Les limites planétaires offrent un cadre conceptuel scientifique établissant des limites à l’intervention humaine sur le système Terre. Développées à l’origine en 2009 par l’équipe du chercheur suédois Johan Rockström (Rockström et al., 2009), puis mises à jour en 2015 (Steffen et al., 2015) et en 2023 (Richardson et al., 2023), les limites planétaires se comptent aujourd’hui au nombre de neuf, parmi lesquelles six, d’après la plus récente évaluation, font actuellement l’objet d’un dépassement à l’échelle globale. Parmi les activités humaines, l’agriculture est reconnue comme l’une des causes principales de la transgression de plusieurs limites planétaires, dont les changements climatiques, les flux d’azote et de phosphore, la consommation d’eau douce, l’utilisation des terres et l’intégrité de la biodiversité (Gerten et al., 2020). La population mondiale étant appelée à dépasser les neuf milliards de personnes d’ici 2050, espérer assurer la sécurité alimentaire à l’ensemble de l’humanité tout en respectant les limites planétaires exige une remise en question radicale de nos modes de production et de consommation alimentaires. Le présent article de vulgarisation se divise en trois sections. Premièrement, les mécanismes par lesquels le système agroalimentaire influe sur les limites planétaires sont présentés. Ensuite sont recensées les mesures présentées dans la littérature qui permettraient de recadrer le système agroalimentaire à l’intérieur des limites planétaires. En conclusion, des remarques sur le contexte québécois sont présentées.
Limites planétaires
Changements climatiques
Lorsque l’on considère le potentiel de réchauffement, le principal gaz à effet de serre (GES) provenant du secteur agroalimentaire est la production de méthane (CH4), émis à travers l’élevage (fermentation entérique liée à la digestion des ruminants et à la gestion du fumier) et la méthanogenèse dans les rizières. Les deux autres GES en importance sont, respectivement, le dioxyde de carbone (CO2) provenant de la combustion de carburant par la machinerie agricole et les camions de livraison, ainsi que l’oxyde nitreux (N2O), qui provient notamment de l’utilisation d’engrais synthétiques. Environ 60 % du potentiel de réchauffement du secteur agroalimentaire est attribuable au CH4, alors que le 40 % restant est attribuable à parts relativement égales au CO2 et au N2O (Ivanovich et al., 2023). Une analyse de l’impact environnemental du système alimentaire par rapport aux autres activités économiques permet d’estimer un budget carbone de ce système par rapport au reste de l’économie. Selon les tendances actuelles, le système agroalimentaire pourrait outrepasser de 110 % le budget carbone de 4,7 Gt éqCO2 en 2050, budget permettant de demeurer à l’intérieur des limites planétaires. Déjà en 2010, les émissions de GES du secteur atteignaient 5,2 Gt éqCO2 (Springmann et al., 2018). D’autres chercheurs estiment que la poursuite des tendances actuelles entraînerait à elle seule un réchauffement climatique de près de 1 °C d’ici 2100, mettant la cible de 1,5 °C hors d’atteinte (Ivanovich et al., 2023).

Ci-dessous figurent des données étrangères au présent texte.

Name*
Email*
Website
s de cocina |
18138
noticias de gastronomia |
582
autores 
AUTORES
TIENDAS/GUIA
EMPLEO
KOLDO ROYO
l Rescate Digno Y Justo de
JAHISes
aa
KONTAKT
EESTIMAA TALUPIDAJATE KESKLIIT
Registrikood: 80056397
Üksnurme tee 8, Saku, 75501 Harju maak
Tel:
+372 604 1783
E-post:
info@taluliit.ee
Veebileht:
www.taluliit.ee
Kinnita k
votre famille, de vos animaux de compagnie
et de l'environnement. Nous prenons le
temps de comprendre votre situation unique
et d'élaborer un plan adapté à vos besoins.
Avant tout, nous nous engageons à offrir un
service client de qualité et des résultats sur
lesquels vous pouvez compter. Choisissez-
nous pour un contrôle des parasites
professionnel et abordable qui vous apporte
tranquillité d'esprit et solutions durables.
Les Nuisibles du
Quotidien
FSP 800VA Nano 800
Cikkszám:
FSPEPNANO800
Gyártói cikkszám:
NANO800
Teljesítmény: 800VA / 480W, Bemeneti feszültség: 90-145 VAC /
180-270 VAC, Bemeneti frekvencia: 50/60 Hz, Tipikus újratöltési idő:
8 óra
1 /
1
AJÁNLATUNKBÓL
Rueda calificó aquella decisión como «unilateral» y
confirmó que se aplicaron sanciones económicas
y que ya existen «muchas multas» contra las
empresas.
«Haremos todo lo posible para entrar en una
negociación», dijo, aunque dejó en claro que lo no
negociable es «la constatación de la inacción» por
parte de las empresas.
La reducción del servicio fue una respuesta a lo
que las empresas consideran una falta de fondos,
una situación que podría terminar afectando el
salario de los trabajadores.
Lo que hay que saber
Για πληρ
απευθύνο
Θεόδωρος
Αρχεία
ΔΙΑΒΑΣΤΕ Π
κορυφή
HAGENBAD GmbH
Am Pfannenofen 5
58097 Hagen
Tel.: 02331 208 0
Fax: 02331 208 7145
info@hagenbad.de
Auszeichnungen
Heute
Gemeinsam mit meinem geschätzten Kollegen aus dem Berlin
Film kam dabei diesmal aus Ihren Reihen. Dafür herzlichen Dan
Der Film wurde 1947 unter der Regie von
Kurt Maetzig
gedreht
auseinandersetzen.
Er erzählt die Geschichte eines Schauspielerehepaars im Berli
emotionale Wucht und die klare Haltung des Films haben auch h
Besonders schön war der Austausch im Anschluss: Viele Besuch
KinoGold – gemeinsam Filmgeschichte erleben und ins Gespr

Utilisation des terres et intégrité de la biodiversité
Depuis la deuxième moitié du 20e siècle, l’utilisation nette de terres agricoles est demeurée stable sur le plan mondial. Toutefois, alors que les superficies agricoles ont diminué dans les régions tempérées comme l’Europe, la Russie et l’Amérique du Nord, d’autres régions comme le Brésil et l’Indonésie ont connu une déforestation rapide pour faire place à l’agriculture, avec des conséquences importantes sur la santé des sols, la biodiversité et les émissions de GES. Ainsi, la conversion d’écosystèmes naturels en terres agricoles et en pâturages est considérée comme le risque principal d’extinction des espèces vivantes (Willett et al., 2019 ; Veldkamp et al., 2020). Gerten et al. (2020) suggèrent une limite planétaire correspondant à la préservation de 85 % des forêts tropicales et boréales, et de 50 % des forêts tempérées.
Consommation d’eau douce
La production alimentaire est la première source de consommation d’eau parmi l’ensemble des secteurs économiques, 70 % des prélèvements d’eau étant destinés à l’irrigation des terres sur le plan mondial (Willett et al., 2019). Selon Springmann et al. (2018), la limite planétaire pour la consommation d’eau aux fins de la production alimentaire est de 1 980 km3 d’eau/an, laquelle atteignait déjà 1 810 km3 en 2010 et sera dépassée de 50 % d’ici 2050 au rythme actuel.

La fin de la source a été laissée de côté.